Les versements ont permis aux familles de satisfaire leurs besoins essentiels et de compléter les denrées de base par des aliments nutritifs, évitant ainsi d’avoir à recourir à des mécanismes d'adaptation préjudiciables, comme la vente forcée d'actifs. Ils ont également produit des effets indirects sur l'économie locale, grâce à l’accroissement de la demande de nourriture et d'autres biens essentiels. En outre, les transferts monétaires ont même permis à quelques ménages d’investir dans leurs petites entreprises.
Contribution du Groupe de la Banque mondiale
L'Association internationale de développement (IDA) a fourni un don d'un montant de 30 millions de dollars, dont 10 millions ont été utilisés pour la lutte contre la COVID-19 par l’intermédiaire du programme Nafa Quick.
Partenaires
Le programme Nafa Quick a été mis en œuvre par l'Agence nationale de nutrition (NaNA), en collaboration avec les départements du développement communautaire et de la protection sociale du ministère des Femmes, des Enfants et de la Protection sociale. Un partenariat solide a également été noué avec les principaux partenaires de développement, notamment le Programme alimentaire mondial (PAM), le Fonds des Nations Unies pour l'enfance (UNICEF) et l'Union européenne (UE). Le programme de distribution alimentaire du gouvernement a précédé le programme Nafa Quick, et le PAM a apporté son soutien dans les districts non couverts par ce dernier. Un soutien complémentaire sous forme d'assistance technique a également été fourni, notamment pour renforcer la coordination dans le secteur de la protection sociale.
Perspectives
Les autorités gambiennes mettent en place des systèmes de protection sociale essentiels, notamment un registre social qui contiendra les données socio-économiques relatives à près de la moitié des ménages du pays.

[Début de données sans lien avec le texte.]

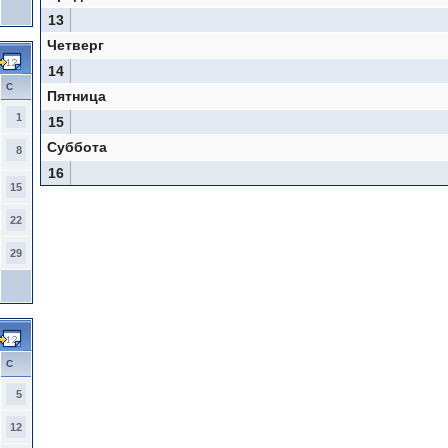
13
Четверг
14
С
Пятница
1
15
Суббота
8
16
15
22
29
С
5
12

Cet outil permettra de réagir rapidement aux chocs futurs. En outre, il renforcera la coordination du secteur de la protection sociale et permettra de mieux cibler les interventions. La Gambie progresse également dans le lancement du programme Nafa, qui apportera un soutien à plus long terme à environ 15 000 ménages vivant dans l’extrême pauvreté dans vingt districts parmi les plus pauvres. Le programme Nafa aura également pour objectif de permettre aux femmes bénéficiaires de participer à des activités économiques productives.
Bénéficiaires
« Je suis très heureuse d'avoir reçu cet argent car des femmes vulnérables et sans voix comme moi ne sont ni ciblées ni aidées par les programmes communautaires », confie Fanta Mam Baldeh, 32 ans. Veuve et mère de huit enfants, elle vit à Macca Masire, dans le nord de la région d'Upper River. L’argent reçu lui sert à acheter de la nourriture pour sa famille et des vêtements pour ses enfants.
Pour Omar Touray, 51 ans, petit agriculteur dans la région de Central River-Nord et chef d'une famille de six personnes, ces transferts monétaires « tombent à point nommé, car le pays est actuellement confronté au double problème de la période de soudure et des conséquences négatives de la COVID 19 ». Omar compte utiliser une partie de l'argent pour acheter des produits de première nécessité : riz, arachides, huile.